[Page layout parsing data]
· · ·
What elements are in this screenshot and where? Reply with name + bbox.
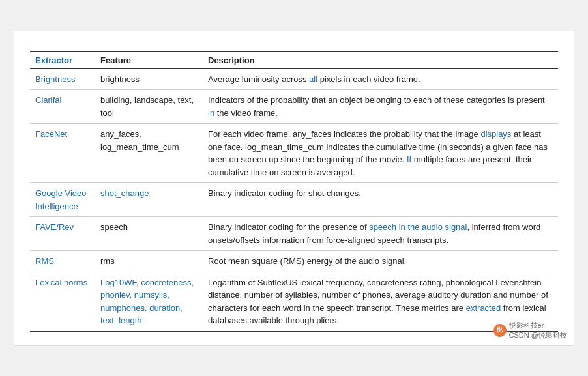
- cell-feature: Log10WF, concreteness, phonlev, numsylls…: [95, 272, 203, 332]
- cell-description: Root mean square (RMS) energy of the aud…: [203, 251, 558, 272]
- cell-feature: any_faces, log_mean_time_cum: [95, 124, 203, 183]
- cell-extractor: FAVE/Rev: [30, 217, 95, 251]
- main-table: Extractor Feature Description Brightness…: [30, 51, 558, 332]
- cell-extractor: RMS: [30, 251, 95, 272]
- cell-feature: building, landscape, text, tool: [95, 90, 203, 124]
- table-row: FAVE/RevspeechBinary indicator coding fo…: [30, 217, 558, 251]
- watermark-logo: 悦: [493, 324, 507, 337]
- table-row: Lexical normsLog10WF, concreteness, phon…: [30, 272, 558, 332]
- cell-extractor: Google Video Intelligence: [30, 183, 95, 217]
- cell-extractor: Clarifai: [30, 90, 95, 124]
- cell-extractor: FaceNet: [30, 124, 95, 183]
- table-row: RMSrmsRoot mean square (RMS) energy of t…: [30, 251, 558, 272]
- cell-extractor: Lexical norms: [30, 272, 95, 332]
- watermark: 悦 悦影科技erCSDN @悦影科技: [493, 321, 567, 340]
- col-header-feature: Feature: [95, 51, 203, 69]
- cell-feature: shot_change: [95, 183, 203, 217]
- cell-description: Indicators of the probability that an ob…: [203, 90, 558, 124]
- cell-feature: speech: [95, 217, 203, 251]
- table-row: Google Video Intelligenceshot_changeBina…: [30, 183, 558, 217]
- col-header-extractor: Extractor: [30, 51, 95, 69]
- col-header-description: Description: [203, 51, 558, 69]
- table-row: Clarifaibuilding, landscape, text, toolI…: [30, 90, 558, 124]
- cell-feature: brightness: [95, 68, 203, 90]
- table-header-row: Extractor Feature Description: [30, 51, 558, 69]
- cell-description: Average luminosity across all pixels in …: [203, 68, 558, 90]
- page-container: Extractor Feature Description Brightness…: [14, 31, 574, 346]
- cell-feature: rms: [95, 251, 203, 272]
- cell-description: Binary indicator coding for shot changes…: [203, 183, 558, 217]
- cell-extractor: Brightness: [30, 68, 95, 90]
- watermark-text: 悦影科技erCSDN @悦影科技: [509, 321, 567, 340]
- table-row: FaceNetany_faces, log_mean_time_cumFor e…: [30, 124, 558, 183]
- cell-description: For each video frame, any_faces indicate…: [203, 124, 558, 183]
- table-row: BrightnessbrightnessAverage luminosity a…: [30, 68, 558, 90]
- cell-description: Binary indicator coding for the presence…: [203, 217, 558, 251]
· · ·
Task goal >>
All lines in the records above with "header" need to be found and copied.

Task result >>
- col-header-feature: Feature: [95, 51, 203, 69]
- col-header-extractor: Extractor: [30, 51, 95, 69]
- col-header-description: Description: [203, 51, 558, 69]
- table-header-row: Extractor Feature Description: [30, 51, 558, 69]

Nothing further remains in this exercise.